K.B. De même, certaines choses ne sont pas postulées. Il y eut un temps où l'Europe avait besoin de colonies en Afrique où elle trouvait une force de travail et des ressources dont elle pouvait user sans limites. Actuellement, et pour un temps encore, l'Europe de l'est va être une sorte de vache à lait, jusqu'à ce que l'organisme se découvre de nouveaux appétits...

N.K. Le capitalisme est fondamentalement enraciné dans certaines formes d'inégalité et de monopole, une exploitation qui dirige les flux de biens et d'argent entre des régions inégales qui entretiennent ainsi une certaine forme d'échange...

K.B. Quelles perspectives pour les relations entre les Russes et les Lettons? Peut-on attendre une forme quelconque d'intégration entre les deux communautés?

N.K. Je pense que ces deux communautés peuvent continuer d'exister si une forme de haine directe n'est pas provoquée; elles peuvent exister comme deux mondes parallèles, avec une minorité existant au sein de la majorité.

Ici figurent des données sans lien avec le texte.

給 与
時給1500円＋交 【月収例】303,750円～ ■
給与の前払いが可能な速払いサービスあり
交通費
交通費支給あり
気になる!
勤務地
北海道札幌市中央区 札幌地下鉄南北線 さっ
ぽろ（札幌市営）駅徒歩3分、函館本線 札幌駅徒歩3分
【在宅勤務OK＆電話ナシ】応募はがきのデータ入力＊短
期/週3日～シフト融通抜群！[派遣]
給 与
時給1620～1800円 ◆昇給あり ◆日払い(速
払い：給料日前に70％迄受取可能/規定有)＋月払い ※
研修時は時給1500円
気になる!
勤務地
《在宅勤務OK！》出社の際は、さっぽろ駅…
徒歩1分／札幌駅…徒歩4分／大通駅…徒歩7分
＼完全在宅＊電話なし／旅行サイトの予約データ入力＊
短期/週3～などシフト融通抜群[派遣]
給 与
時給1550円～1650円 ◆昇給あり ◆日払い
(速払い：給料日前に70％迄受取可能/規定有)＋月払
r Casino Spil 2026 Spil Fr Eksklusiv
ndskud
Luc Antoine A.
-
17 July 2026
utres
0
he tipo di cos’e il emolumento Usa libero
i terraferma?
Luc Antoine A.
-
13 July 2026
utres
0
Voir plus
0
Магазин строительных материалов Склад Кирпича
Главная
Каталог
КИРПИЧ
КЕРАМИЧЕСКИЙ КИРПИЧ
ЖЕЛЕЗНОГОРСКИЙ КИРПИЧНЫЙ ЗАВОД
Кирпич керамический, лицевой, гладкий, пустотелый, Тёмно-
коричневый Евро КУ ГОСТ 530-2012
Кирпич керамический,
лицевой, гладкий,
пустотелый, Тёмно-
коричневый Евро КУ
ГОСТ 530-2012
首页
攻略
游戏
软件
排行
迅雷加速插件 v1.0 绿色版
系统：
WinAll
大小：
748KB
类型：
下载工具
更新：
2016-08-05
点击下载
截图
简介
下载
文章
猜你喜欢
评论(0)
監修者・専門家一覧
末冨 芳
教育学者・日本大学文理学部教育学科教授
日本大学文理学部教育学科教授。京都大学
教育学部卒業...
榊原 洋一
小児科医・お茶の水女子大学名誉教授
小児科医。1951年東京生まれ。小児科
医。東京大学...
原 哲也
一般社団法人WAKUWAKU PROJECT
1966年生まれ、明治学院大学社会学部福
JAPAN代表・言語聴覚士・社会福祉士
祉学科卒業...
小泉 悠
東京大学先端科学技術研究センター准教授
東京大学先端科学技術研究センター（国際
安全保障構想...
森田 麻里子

K.B. Nos amis qui travaillent dans le domaine des nouveaux médias recourent de temps à autre à la technologie militaire telle que le GPS et autres instruments qu'ils utilisent d'une manière qui pourrait se banaliser (utiliser les cartes interactives dans le cadre du tourisme par exemple). Où se situe l'innovation? dans le domaine militaire? Lorsque nous utilisons des phrases telles que: "des méthodes innovantes dans le domaine de l'intégration de la société", cela signifie-t-il que l'industrie militaire nous cède de nouveaux matériaux?

N.K. Le média originellement est vide. La technologie, c'est comme un couteau dont on peut se servir pour couper son pain ou pour le ficher entre les côtes de notre voisin. L'innovation vient après, lorsque de nouveaux modes d'utilisation sont découverts. Et ceux qui ont découvert ces nouveaux usages, toujours en liaison avec leur idéologie, souhaitent apparaître comme des pionniers, comme l'avant-garde.


K.B. Mais l'avant-garde existe déjà et elle a déjà ses pères fondateurs. C'est donc une sorte d'avant-garde de seconde main?

N.K. Leur avant-gardisme réside dans leur capacité à découvrir des modes d'utilisation nouveaux, sans précédents.
K.B. À t'entendre, le monde me fait pitié...
N.K. (en russe) Lorsque je pense que la bière est faite d'atomes, je perds l'envie de boire.